_Problem details_. Where the string "Sevi" appears in a line of the data, show that line.

Segment Start: Information supplied

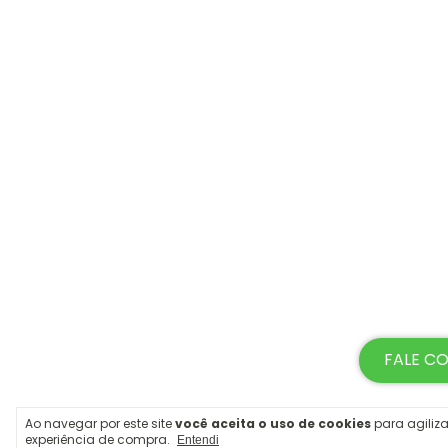
FALE C
Ao navegar por este site
você aceita o uso de cookies
para agiliza
experiência de compra.
Entendi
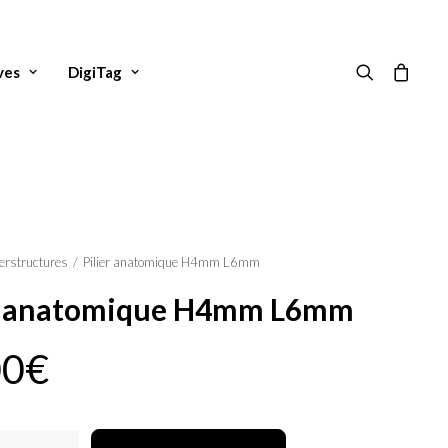
ves
DigiTag
erstructures
Pilier anatomique H4mm L6mm
er anatomique H4mm L6mm
00
€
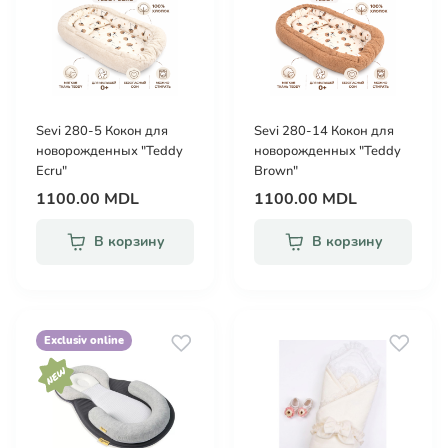
Sevi 280-5 Кокон для
Sevi 280-14 Кокон для
новорожденных "Teddy
новорожденных "Teddy
Ecru"
Brown"
1100.00 MDL
1100.00 MDL
В корзину
В корзину
Exclusiv online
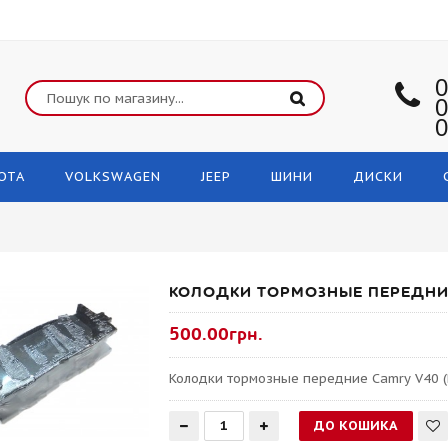
0
0
0
OTA
VOLKSWAGEN
JEEP
ШИНИ
ДИСКИ
КОЛОДКИ ТОРМОЗНЫЕ ПЕРЕДНИЕ
500.00грн.
Колодки тормозные передние Camry V40 (P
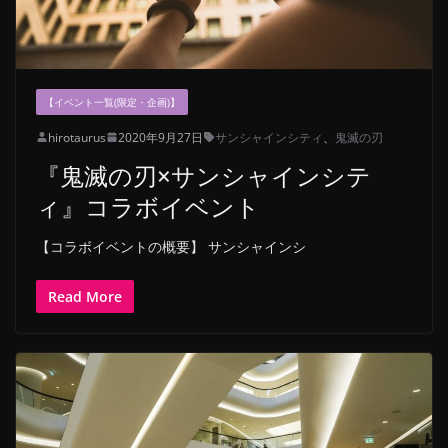
【イベント一覧(限定・企画)】
hirotaurus
2020年9月27日
サンシャインシティ
、
鬼滅の刃
『鬼滅の刃×サンシャインシテ
ィ』コラボイベント
【コラボイベントの概要】 サンシャインシ
Read More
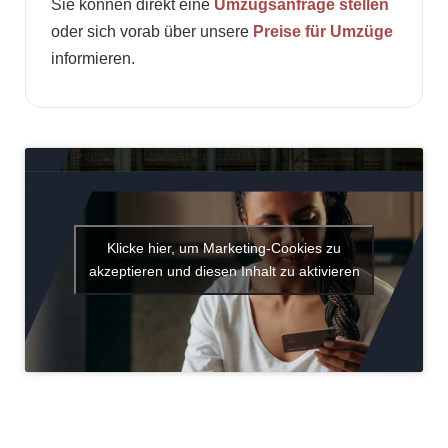
Sie können direkt eine
Umzugsanfrage stellen
oder sich vorab über unsere
Preise für Umzüge
informieren.
Klicke hier, um Marketing-Cookies zu
akzeptieren und diesen Inhalt zu aktivieren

Segment End: Information supplied

_Exercise response_.
Sevi 280-5 Кокон для
Sevi 280-14 Кокон для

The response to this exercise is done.